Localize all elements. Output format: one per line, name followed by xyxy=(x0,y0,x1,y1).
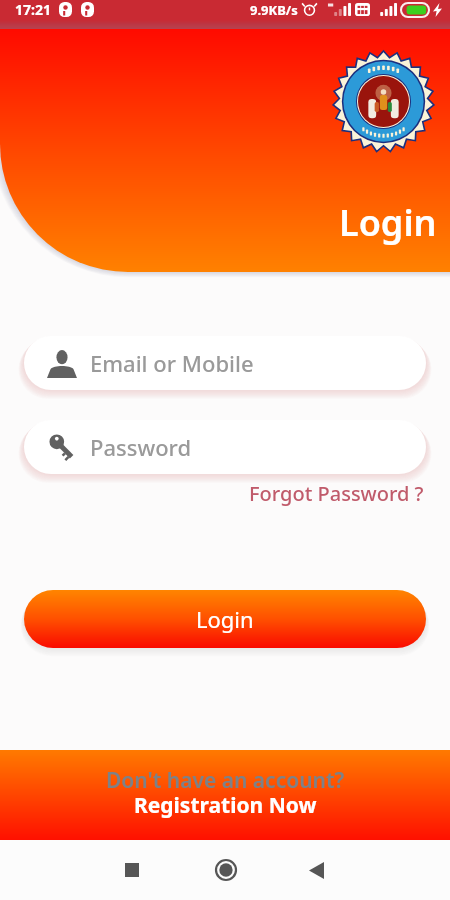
staticText: Password xyxy=(90,432,192,462)
staticText: 17:21 xyxy=(15,0,51,19)
button[interactable]: Forgot Password ? xyxy=(245,478,428,509)
staticText: Email or Mobile xyxy=(90,348,254,378)
staticText: Login xyxy=(339,198,437,247)
staticText: Registration Now xyxy=(134,791,317,820)
staticText: Don't have an account? xyxy=(106,766,345,795)
staticText: Forgot Password ? xyxy=(249,480,424,507)
button[interactable]: Login xyxy=(24,590,426,648)
button[interactable]: Email or Mobile xyxy=(24,336,426,390)
button[interactable]: Home xyxy=(179,840,273,900)
staticText: Login xyxy=(196,604,254,634)
button[interactable]: Back xyxy=(273,840,359,900)
button[interactable]: Password xyxy=(24,420,426,474)
button[interactable]: Recent apps xyxy=(85,840,179,900)
button[interactable]: Don't have an account? xyxy=(0,750,450,840)
staticText: 9.9KB/s xyxy=(250,1,298,19)
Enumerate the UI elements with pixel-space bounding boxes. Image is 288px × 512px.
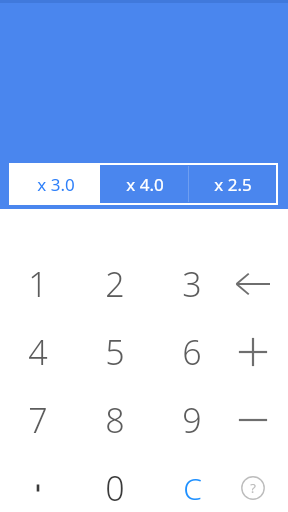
staticText: 6 (182, 329, 202, 375)
staticText: 3 (182, 261, 202, 307)
button[interactable]: 3 (161, 256, 223, 312)
button[interactable]: 9 (161, 392, 223, 448)
button[interactable]: 0 (84, 464, 146, 512)
staticText: x 4.0 (126, 173, 164, 196)
button[interactable]: 8 (84, 392, 146, 448)
button[interactable]: 1 (7, 256, 69, 312)
button[interactable]: Decimal separator (7, 464, 69, 512)
staticText: x 2.5 (214, 173, 252, 196)
button[interactable]: Minus (222, 392, 284, 448)
staticText: x 3.0 (37, 173, 75, 196)
staticText: 7 (28, 397, 48, 443)
button[interactable]: C (161, 464, 223, 512)
staticText: 5 (105, 329, 125, 375)
button[interactable]: 5 (84, 324, 146, 380)
button[interactable]: x 2.5 (189, 164, 276, 204)
button[interactable]: 4 (7, 324, 69, 380)
button[interactable]: 6 (161, 324, 223, 380)
button[interactable]: 7 (7, 392, 69, 448)
button[interactable]: x 3.0 (11, 165, 100, 203)
staticText: ? (250, 479, 256, 497)
staticText: 1 (28, 261, 48, 307)
staticText: C (183, 468, 202, 509)
staticText: 2 (105, 261, 125, 307)
staticText: 0 (105, 465, 125, 511)
button[interactable]: Help (222, 464, 284, 512)
button[interactable]: Backspace (222, 256, 284, 312)
staticText: 8 (105, 397, 125, 443)
staticText: 9 (182, 397, 202, 443)
button[interactable]: Plus (222, 324, 284, 380)
staticText: 4 (28, 329, 48, 375)
button[interactable]: 2 (84, 256, 146, 312)
button[interactable]: x 4.0 (100, 164, 189, 204)
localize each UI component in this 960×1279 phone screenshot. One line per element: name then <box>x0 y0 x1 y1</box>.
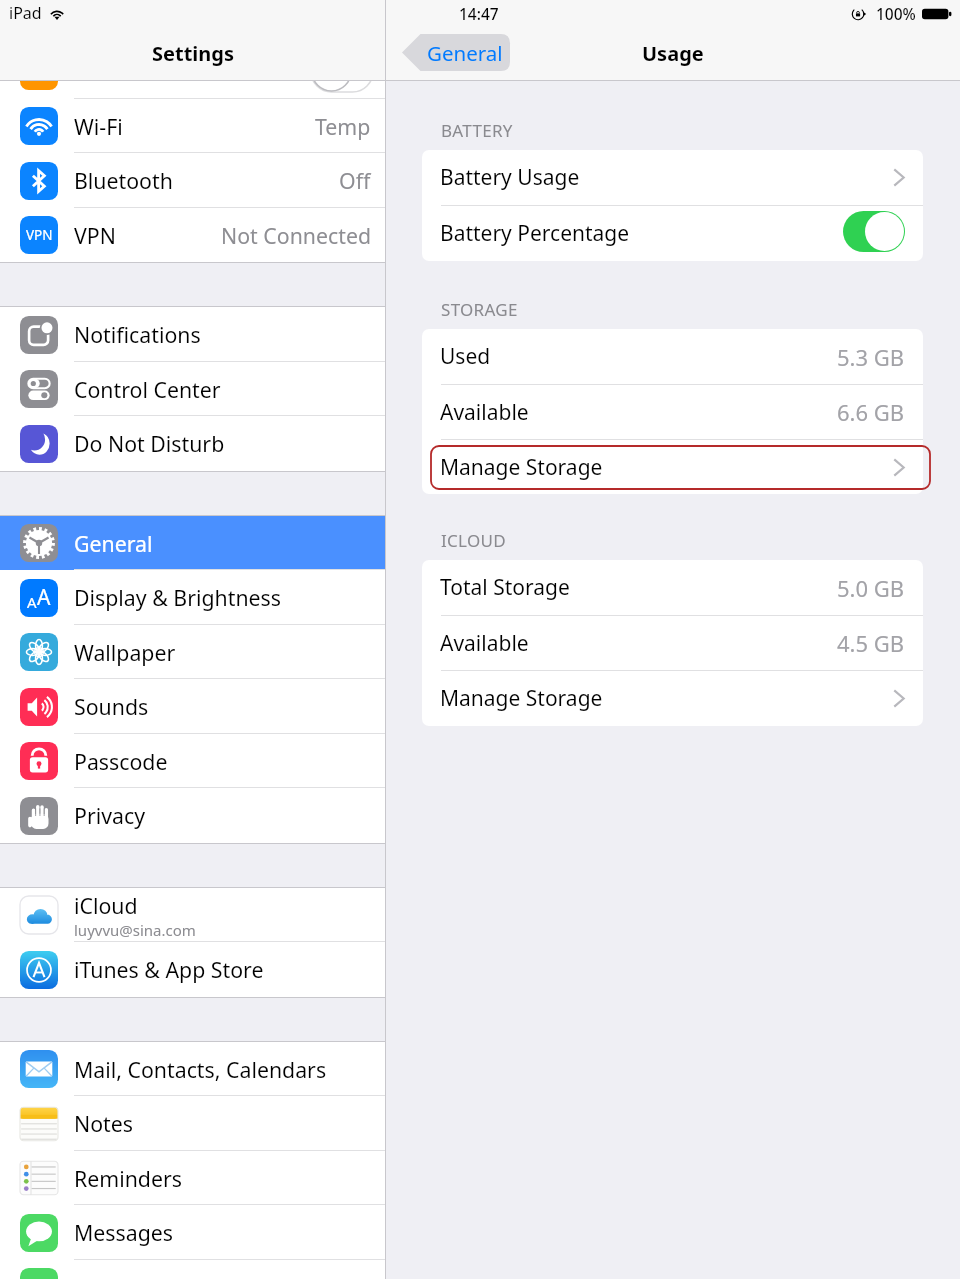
staticText: Not Connected <box>221 221 371 250</box>
staticText: Display & Brightness <box>74 583 281 612</box>
button[interactable]: Battery Percentage toggle <box>843 211 905 252</box>
button[interactable]: Battery Usage <box>422 150 923 205</box>
staticText: Do Not Disturb <box>74 429 225 458</box>
button[interactable]: A <box>0 570 385 625</box>
staticText: General <box>74 529 153 558</box>
staticText: Privacy <box>74 801 146 830</box>
button[interactable]: Messages <box>0 1205 385 1260</box>
button[interactable]: Control Center <box>0 362 385 416</box>
staticText: General <box>427 39 503 67</box>
button[interactable]: Wallpaper <box>0 625 385 679</box>
staticText: ICLOUD <box>441 529 506 552</box>
button[interactable]: Available <box>422 616 923 670</box>
staticText: Settings <box>152 40 234 67</box>
button[interactable]: Passcode <box>0 734 385 788</box>
staticText: Wi-Fi <box>74 112 123 141</box>
staticText: Manage Storage <box>440 453 603 482</box>
staticText: iTunes & App Store <box>74 955 264 984</box>
staticText: Sounds <box>74 692 149 721</box>
staticText: Usage <box>642 40 704 67</box>
staticText: Manage Storage <box>440 684 603 713</box>
staticText: 4.5 GB <box>837 628 905 658</box>
button[interactable]: Total Storage <box>422 560 923 615</box>
button[interactable]: Wi-Fi <box>0 99 385 153</box>
button[interactable]: Manage Storage <box>422 671 923 726</box>
staticText: iPad <box>9 2 42 24</box>
button[interactable]: General <box>0 516 385 570</box>
staticText: Available <box>440 629 529 658</box>
button[interactable]: Reminders <box>0 1151 385 1205</box>
staticText: Battery Percentage <box>440 219 630 248</box>
staticText: STORAGE <box>441 298 518 321</box>
staticText: Notes <box>74 1109 133 1138</box>
button[interactable]: Privacy <box>0 788 385 843</box>
staticText: BATTERY <box>441 119 513 142</box>
staticText: 14:47 <box>459 3 499 24</box>
button[interactable]: Do Not Disturb <box>0 416 385 471</box>
staticText: 5.3 GB <box>837 342 905 372</box>
staticText: Wallpaper <box>74 638 176 667</box>
staticText: Used <box>440 342 491 371</box>
staticText: VPN <box>74 221 116 250</box>
staticText: Messages <box>74 1218 173 1247</box>
staticText: Off <box>339 166 371 195</box>
button[interactable]: Notifications <box>0 307 385 362</box>
staticText: A <box>27 592 37 612</box>
staticText: Control Center <box>74 375 221 404</box>
button[interactable]: iCloud <box>0 888 385 942</box>
staticText: Available <box>440 398 529 427</box>
staticText: 100% <box>876 3 916 24</box>
button[interactable]: Sounds <box>0 679 385 734</box>
button[interactable]: Battery Percentage <box>422 206 923 261</box>
button[interactable]: iTunes & App Store <box>0 942 385 997</box>
button[interactable]: Used <box>422 329 923 384</box>
staticText: Bluetooth <box>74 166 173 195</box>
button[interactable]: Notes <box>0 1096 385 1151</box>
staticText: VPN <box>26 226 53 244</box>
staticText: 5.0 GB <box>837 573 905 603</box>
staticText: 6.6 GB <box>837 397 905 427</box>
staticText: Passcode <box>74 747 168 776</box>
staticText: iCloud <box>74 891 138 920</box>
staticText: Battery Usage <box>440 163 580 192</box>
staticText: A <box>37 583 51 612</box>
button[interactable]: General <box>402 34 510 71</box>
button[interactable]: Bluetooth <box>0 153 385 208</box>
button[interactable]: VPN <box>0 208 385 262</box>
button[interactable]: Manage Storage <box>422 440 923 494</box>
button[interactable]: Available <box>422 385 923 439</box>
button[interactable]: Mail, Contacts, Calendars <box>0 1042 385 1096</box>
staticText: Mail, Contacts, Calendars <box>74 1055 327 1084</box>
staticText: Reminders <box>74 1164 182 1193</box>
staticText: Total Storage <box>440 573 570 602</box>
staticText: luyvvu@sina.com <box>74 920 196 940</box>
staticText: Notifications <box>74 320 201 349</box>
staticText: Temp <box>315 112 371 141</box>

====

- Exercise aim
Collect, from the material above, every line containing the word "Passcode".

- Solution to this task
button[interactable]: Passcode <box>0 734 385 788</box>
staticText: Passcode <box>74 747 168 776</box>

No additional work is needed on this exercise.